- Vigo County's location in Indiana
- Atherton location in Vigo County, Indiana
- Coordinates: 39°36′29″N 87°21′43″W﻿ / ﻿39.60806°N 87.36194°W
- Country: United States
- State: Indiana
- County: Vigo County
- Township: Otter Creek
- Elevation: 528 ft (161 m)
- Time zone: UTC-5 (Eastern (EST))
- • Summer (DST): UTC-4 (EDT)
- ZIP code: 47874
- Area code: 765
- GNIS feature ID: 430321

= Atherton, Indiana =

Atherton is an unincorporated community at an elevation of 528 feet in northern Otter Creek Township, Vigo County, in the U.S. state of Indiana. It is part of the Terre Haute metropolitan area.

==History==
Atherton was laid out and platted on October 7, 1871. The original plat was signed by Newton Rogers, Sarah A. Denny and Mary J. Rogers. The line of the north part of the plat marked the dividing line between Vigo County and Parke County. The early town was laid out around Atherton's railroad station.

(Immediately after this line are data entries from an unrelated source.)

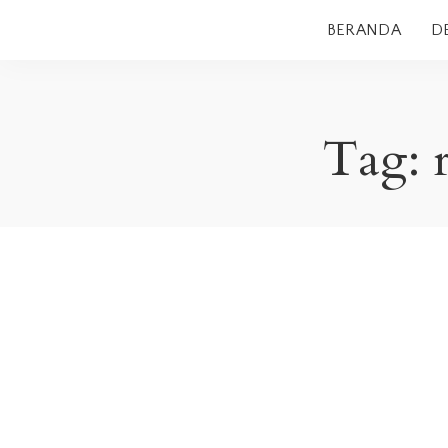
BERANDA
D
Tag: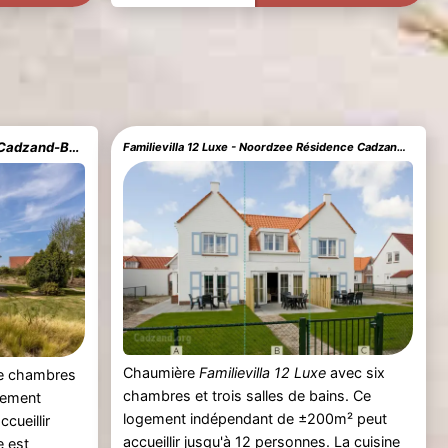
Villa 8A - Noordzee Résidence Cadzand-Bad
Familievilla 12 Luxe - Noordzee Résidence Cadzand-Bad
Chaumière
Familievilla 12 Luxe
avec six
e chambres
chambres et trois salles de bains. Ce
ogement
logement indépendant de ±200m² peut
cueillir
accueillir jusqu'à 12 personnes. La cuisine
e est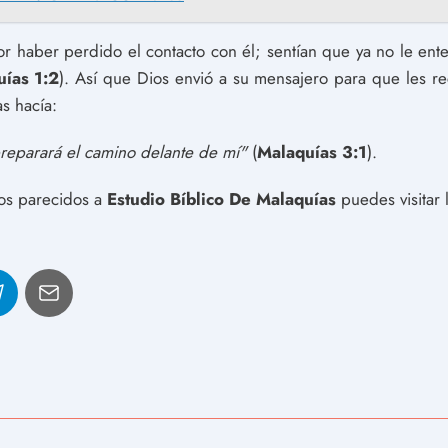
 haber perdido el contacto con él; sentían que ya no le ent
ías 1:2
). Así que Dios envió a su mensajero para que les r
s hacía:
reparará el camino delante de mí"
(
Malaquías 3:1
).
los parecidos a
Estudio Bíblico De Malaquías
puedes visitar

A post office was established at Atherton in 1881 and remained in operation until it was discontinued in 1934.

== West Atherton ==
This unincorporated community lies in southwestern Florida Township, Parke County, in the U.S. state of Indiana. Its name comes from its eponymous location west of Atherton. By 1908 it had 20 platted lots though few, if any, were actually developed. the West Atherton Service Station opened in the community on Route 41 in 1938. Five years later, a pastor drove the five miles from Rosedale west to the community to commit suicide.